Now it is time to talk about the day to day of living together. As independent individuals you are used to taking care of yourselves. You're used to doing all of the cleaning and all of the cooking. You're used to having to do all of the shopping and all of the errands. Now that there are two of you, you need to figure out who does what.
It is easy, particularly when you are first living together, to let one person take care of most of the daily business of living (cooking, cleaning, chores, etc) while the other… well, let's them. Try to avoid this. While you might not mind the situation now, it won't take long for you to start to feel resentful of it. By that time, however, the habit will be established. The other person could resent having to suddenly do the things you seemed fine doing before.

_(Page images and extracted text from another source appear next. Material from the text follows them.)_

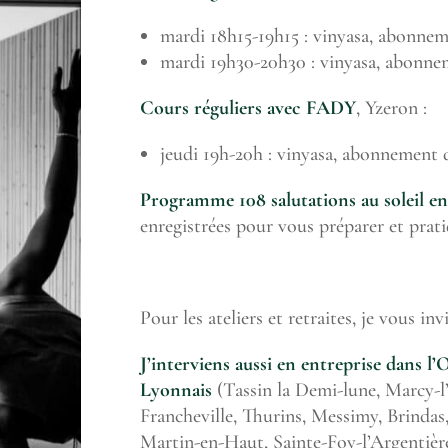
mardi 18h15-19h15 : vinyasa, abonneme
mardi 19h30-20h30 : vinyasa,
abonnem
Cours réguliers avec FADY
, Yzeron :
jeudi 19h-20h : vinyasa, abonnement d
Programme 108 salutations au soleil en
enregistrées pour vous préparer et prat
Pour les ateliers et retraites, je vous inv
J’interviens aussi en entreprise dans l
Lyonnais
(Tassin la Demi-lune, Marcy-l’
Francheville, Thurins, Messimy, Brindas
Martin-en-Haut, Sainte-Foy-l’Argentièr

Most people have certain chores or jobs that they gravitate toward and away from naturally. Hopefully these will complement each other. Perhaps one prefers to clean while the other prefers to cook. Maybe one of you hates to vacuum but the other one hates to dust or do the dishes. One of you might hate going to the grocery store, but won't have any issues with going to the bank.

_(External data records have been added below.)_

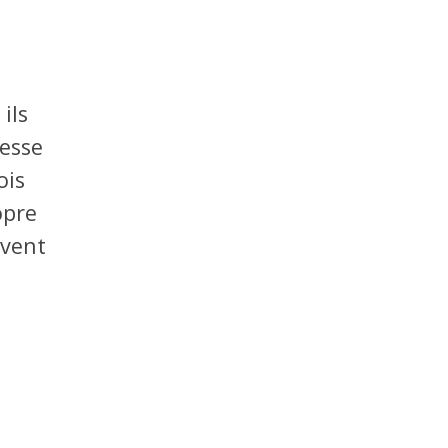
ils
messe
ois
opre
avent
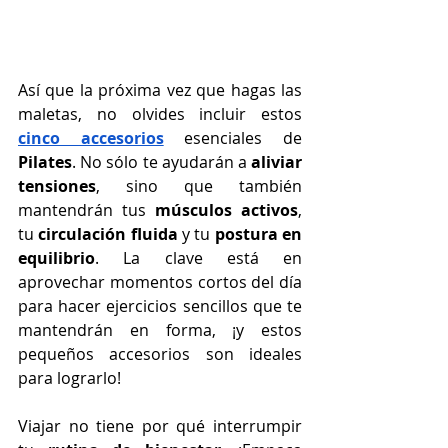
Así que la próxima vez que hagas las 
maletas, no olvides incluir estos 
cinco accesorios
 esenciales de 
Pilates
. No sólo te ayudarán a 
aliviar 
tensiones
, sino que también 
mantendrán tus 
músculos activos
, 
tu 
circulación fluida
 y tu 
postura en 
equilibrio
. La clave está en 
aprovechar momentos cortos del día 
para hacer ejercicios sencillos que te 
mantendrán en forma, ¡y estos 
pequeños accesorios son ideales 
para lograrlo!
Viajar no tiene por qué interrumpir 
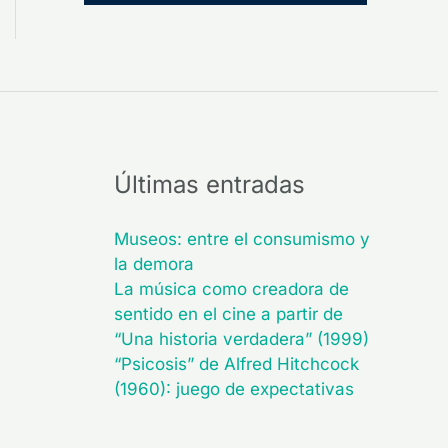
Últimas entradas
Museos: entre el consumismo y
la demora
La música como creadora de
sentido en el cine a partir de
“Una historia verdadera” (1999)
“Psicosis” de Alfred Hitchcock
(1960): juego de expectativas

It will take time to figure out how to divide these things equally, but if you keep working at it, you'll get there.
Figuring out how to communicate openly with someone you see every day can be difficult. This is not the same kind of relationship that you share with your siblings. You are going to need to figure out how you will handle things like disagreements, stressful situations, etc. The best thing to do here is to be open and honest. Don't let things fester or they will get harder to deal with properly later on.
The Last Word
Joining two lives is never easy. Even if you've been living together and feel like you have the day to day stuff down pat, there are going to be issues that arise after you get married. Joining your life with someone as a married couple feels differently than simply moving in with someone you are dating. Suddenly you aren't you anymore, you're part of a "we."
The things we've talked about here are just the basic business of taking two lives and making one. Try to be patient. Try to be kind. And above all else, remember that you're in this for the long haul and that it is going to take time to put together a harmonious life. There will be problems in the beginning but if you trust each other, you'll be able to work through them in a way that leaves you both satisfied and happy.